Le mouvement inverse, mais complémentaire du premier, est celui de la domination de l’environnement, en créant une « nature » radicalement différente de la sphère humaine (la « culture »). Par cette différence, il est devenu concevable de s’extraire de la nature, et donc de pouvoir l’exploiter à des fins productives. Cette différence a été construite par des discours (Descartes qui fait l’homme « comme maître et possesseur de la nature »), mais aussi par des pratiques comme la cartographie, analysées en histoire ou en géographie. Ce « grand partage », remis en cause dès les travaux de Philippe Descola, puis par la crise écologique et les questionnements sur l’impact de l’humanité, a également été mis au service des catégories sociales dominantes.

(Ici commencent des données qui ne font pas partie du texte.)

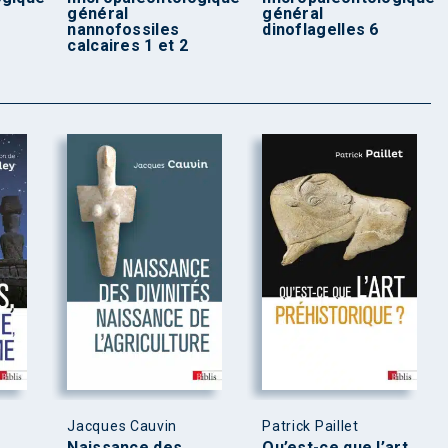
général
général
nannofossiles
dinoflagelles 6
calcaires 1 et 2
Jacques Cauvin
Patrick Paillet
,
Naissance des
Qu’est-ce que l’art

C’est le croisement entre ces deux analyses (naturalisation des dominations sociales, domination naturalisée sur l’environnement) qui nous intéresse tout particulièrement. Sa remise en cause dans le champ scientifique, dans le sillage des questionnements politiques sur l’intersectionnalité des luttes à partir des années 1990, s’est d’abord porté sur la domination de l’Occident hors d’Europe lors de la colonisation, où la domination sur les corps a permis de justifier l’exploitation d’une nature construite comme vide, ce que montre bien Sylvia Federici. Cependant, de nombreux aspects de cette construction croisée restent à analyser, notamment la production de discours justificatifs, la construction du cadre juridique permettant cette domination, ou la concrétisation des rapports de force. On peut aller jusqu’à évoquer aussi des résistances à ces dominations, voire un retournement de la logique de naturalisation en faveur de l’émancipation des dominé.e.s : les écoféministes, tout en dénonçant la naturalisation ⋅ ⋅ des femmes par le patriarcat, cherchent à se réapproprier la nature et à construire une autre forme de rapport à elle. Il peut également être intéressant de s’intéresser à certaines figures jouant avec ces frontières (comme celle de François d’Assise, qui remet en cause tant la domination sociale de l’institution cléricale qu’humaine sur la nature), ou à des moments qui cristallisent ces conflits (l’esclavage, la crise des enclosures analysée par Thompson…).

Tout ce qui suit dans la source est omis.